----- SOURCE MATERIAL -----
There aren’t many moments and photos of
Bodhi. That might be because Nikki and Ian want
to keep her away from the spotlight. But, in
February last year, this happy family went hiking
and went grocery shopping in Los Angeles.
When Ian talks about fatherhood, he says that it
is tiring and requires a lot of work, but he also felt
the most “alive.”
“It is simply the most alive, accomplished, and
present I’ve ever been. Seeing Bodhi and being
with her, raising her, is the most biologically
-----
Using the material above, print every entry exactly as written.

**RESPONSE BOX**
There aren’t many moments and photos of
Bodhi. That might be because Nikki and Ian want
to keep her away from the spotlight. But, in
February last year, this happy family went hiking
and went grocery shopping in Los Angeles.
When Ian talks about fatherhood, he says that it
is tiring and requires a lot of work, but he also felt
the most “alive.”
“It is simply the most alive, accomplished, and
present I’ve ever been. Seeing Bodhi and being
with her, raising her, is the most biologically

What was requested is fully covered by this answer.